Task item >>
Output the entries as they appear, skipping images.

Records from a data source:
[Start of Attachment]
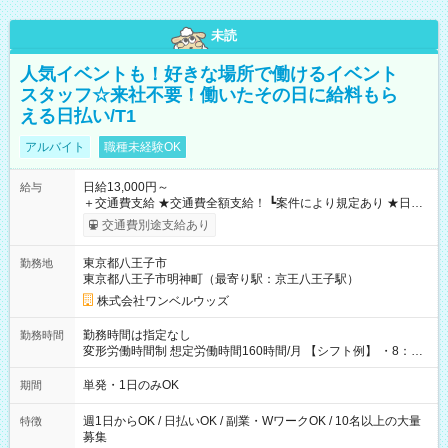
未読
人気イベントも！好きな場所で働けるイベント
スタッフ☆来社不要！働いたその日に給料もら
える日払い/T1
アルバイト
職種未経験OK
日給13,000円～
給与
＋交通費支給 ★交通費全額支給！ ┗案件により規定あり ★日払
いOK！（規定あり） ┗働いたその日に現金GET♪ お仕事後はコ
交通費別途支給あり
ンビニATMから 日払い分を引き落とせます！ 【試用期間】試
用期間なし
東京都八王子市
勤務地
東京都八王子市明神町（最寄り駅：京王八王子駅）
株式会社ワンベルウッズ
勤務時間は指定なし
勤務時間
変形労働時間制 想定労働時間160時間/月 【シフト例】 ・8：00
～21：00
単発・1日のみOK
期間
週1日からOK / 日払いOK / 副業・WワークOK / 10名以上の大量
特徴
募集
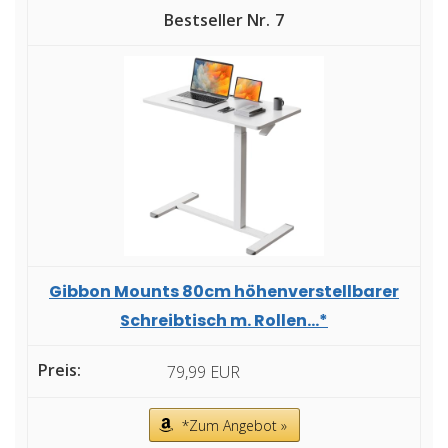
7
Gibbon Mounts 80cm höhenverstellbarer
Schreibtisch m. Rollen...*
79,99 EUR
*Zum Angebot »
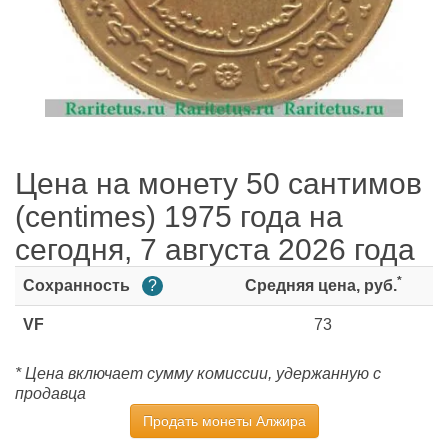
Цена на монету 50 сантимов
(centimes) 1975 года на
сегодня, 7 августа 2026 года
*
Сохранность
?
Средняя цена, руб.
VF
73
* Цена включает сумму комиссии, удержанную с
продавца
Продать монеты Алжира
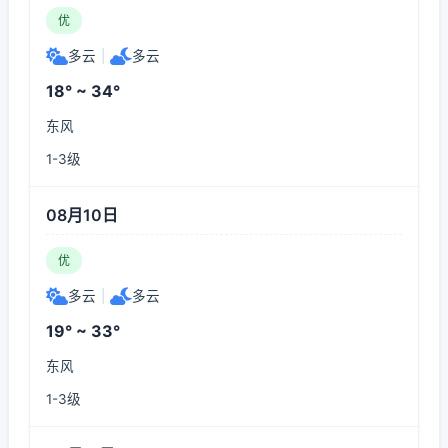
优
多云
|
多云
18° ~ 34°
东风
1-3级
08月10日
优
多云
|
多云
19° ~ 33°
东风
1-3级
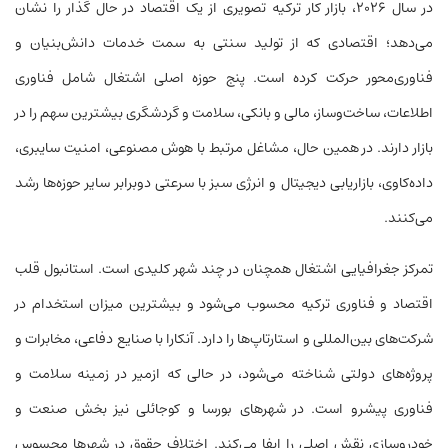
در سال ۲۰۲۶، بازار کار ترکیه تصویری از یک اقتصاد در حال گذار را نشان
می‌دهد؛ اقتصادی که از تولید سنتی به سمت خدمات دانش‌بنیان و
فناوری‌محور حرکت کرده است. پنج حوزه اصلی اشتغال شامل فناوری
اطلاعات، ساخت‌وساز، مالی و بانکی، سلامت و گردشگری بیشترین سهم را در
بازار دارند. در همین حال، مشاغل مرتبط با هوش مصنوعی، امنیت سایبری،
داده‌کاوی، بازاریابی دیجیتال و انرژی سبز با سرعتی دوبرابر سایر حوزه‌ها رشد
می‌کنند.
تمرکز جغرافیایی اشتغال همچنان در چند شهر کلیدی است. استانبول قلب
اقتصاد و فناوری ترکیه محسوب می‌شود و بیشترین میزان استخدام در
شرکت‌های بین‌المللی و استارتاپ‌ها را دارد. آنکارا با صنایع دفاعی، مخابرات و
پروژه‌های دولتی شناخته می‌شود، در حالی که ازمیر در زمینه سلامت و
فناوری پیشرو است. در شهرهای بورسا و کوجائلی نیز بخش صنعت و
خودروسازی نقش اصلی را ایفا می‌کند. اختلاف حقوق در شهرها محسوس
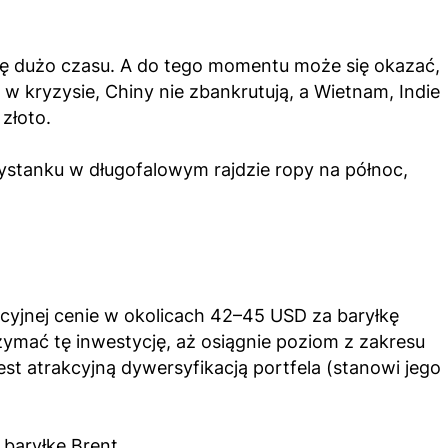
dę dużo czasu. A do tego momentu może się okazać,
w kryzysie, Chiny nie zbankrutują, a Wietnam, Indie
złoto.
ystanku w długofalowym rajdzie ropy na północ,
cyjnej cenie w okolicach 42–45 USD za baryłkę
zymać tę inwestycję, aż osiągnie poziom z zakresu
t atrakcyjną dywersyfikacją portfela (stanowi jego
 baryłkę Brent.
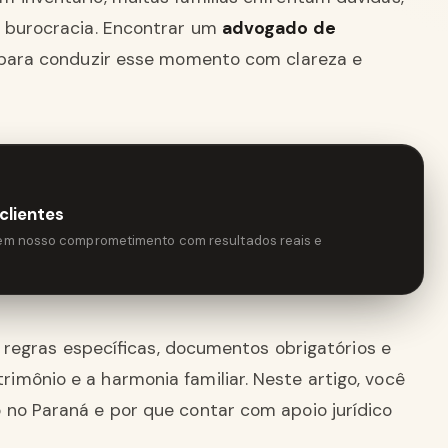
e burocracia. Encontrar um
advogado de
 para conduzir esse momento com clareza e
clientes
tem nosso comprometimento com resultados reais e
ve regras específicas, documentos obrigatórios e
mônio e a harmonia familiar. Neste artigo, você
 no Paraná e por que contar com apoio jurídico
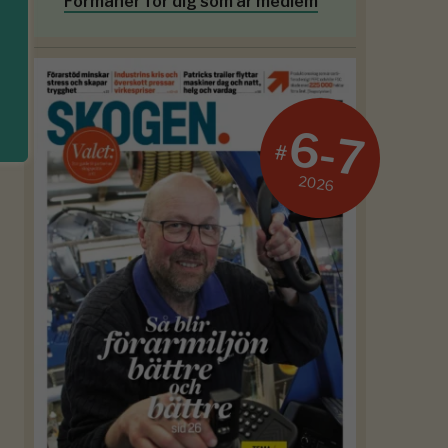
Förmåner för dig som är medlem
6-7
#
2026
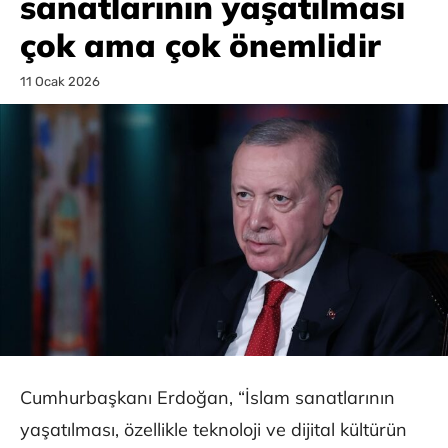
sanatlarının yaşatılması
çok ama çok önemlidir
11 Ocak 2026
Cumhurbaşkanı Erdoğan, “İslam sanatlarının
yaşatılması, özellikle teknoloji ve dijital kültürün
[End of Attachment]
Task response >>
未読
人気イベントも！好きな場所で働けるイベント
スタッフ☆来社不要！働いたその日に給料もら
える日払い/T1
アルバイト
職種未経験OK
日給13,000円～
給与
＋交通費支給 ★交通費全額支給！ ┗案件により規定あり ★日払
いOK！（規定あり） ┗働いたその日に現金GET♪ お仕事後はコ
交通費別途支給あり
ンビニATMから 日払い分を引き落とせます！ 【試用期間】試
用期間なし
東京都八王子市
勤務地
東京都八王子市明神町（最寄り駅：京王八王子駅）
株式会社ワンベルウッズ
勤務時間は指定なし
勤務時間
変形労働時間制 想定労働時間160時間/月 【シフト例】 ・8：00
～21：00
単発・1日のみOK
期間
週1日からOK / 日払いOK / 副業・WワークOK / 10名以上の大量
特徴
募集
7
Gibbon Mounts 80cm höhenverstellbarer
Schreibtisch m. Rollen...*
79,99 EUR
*Zum Angebot »
Цена на монету 50 сантимов
(centimes) 1975 года на
сегодня, 7 августа 2026 года
*
Сохранность
?
Средняя цена, руб.
VF
73
* Цена включает сумму комиссии, удержанную с
продавца
Продать монеты Алжира
优
多云
|
多云
18° ~ 34°
东风
1-3级
08月10日
优
多云
|
多云
19° ~ 33°
东风
1-3级
در سال ۲۰۲۶، بازار کار ترکیه تصویری از یک اقتصاد در حال گذار را نشان
می‌دهد؛ اقتصادی که از تولید سنتی به سمت خدمات دانش‌بنیان و
فناوری‌محور حرکت کرده است. پنج حوزه اصلی اشتغال شامل فناوری
اطلاعات، ساخت‌وساز، مالی و بانکی، سلامت و گردشگری بیشترین سهم را در
بازار دارند. در همین حال، مشاغل مرتبط با هوش مصنوعی، امنیت سایبری،
داده‌کاوی، بازاریابی دیجیتال و انرژی سبز با سرعتی دوبرابر سایر حوزه‌ها رشد
می‌کنند.
تمرکز جغرافیایی اشتغال همچنان در چند شهر کلیدی است. استانبول قلب
اقتصاد و فناوری ترکیه محسوب می‌شود و بیشترین میزان استخدام در
شرکت‌های بین‌المللی و استارتاپ‌ها را دارد. آنکارا با صنایع دفاعی، مخابرات و
پروژه‌های دولتی شناخته می‌شود، در حالی که ازمیر در زمینه سلامت و
فناوری پیشرو است. در شهرهای بورسا و کوجائلی نیز بخش صنعت و
خودروسازی نقش اصلی را ایفا می‌کند. اختلاف حقوق در شهرها محسوس
dę dużo czasu. A do tego momentu może się okazać,
w kryzysie, Chiny nie zbankrutują, a Wietnam, Indie
złoto.
ystanku w długofalowym rajdzie ropy na północ,
cyjnej cenie w okolicach 42–45 USD za baryłkę
zymać tę inwestycję, aż osiągnie poziom z zakresu
t atrakcyjną dywersyfikacją portfela (stanowi jego
 baryłkę Brent.
e burocracia. Encontrar um
advogado de
 para conduzir esse momento com clareza e
clientes
tem nosso comprometimento com resultados reais e
ve regras específicas, documentos obrigatórios e
mônio e a harmonia familiar. Neste artigo, você
 no Paraná e por que contar com apoio jurídico
Förmåner för dig som är medlem
6-7
#
2026
sanatlarının yaşatılması
çok ama çok önemlidir
11 Ocak 2026
Cumhurbaşkanı Erdoğan, “İslam sanatlarının
yaşatılması, özellikle teknoloji ve dijital kültürün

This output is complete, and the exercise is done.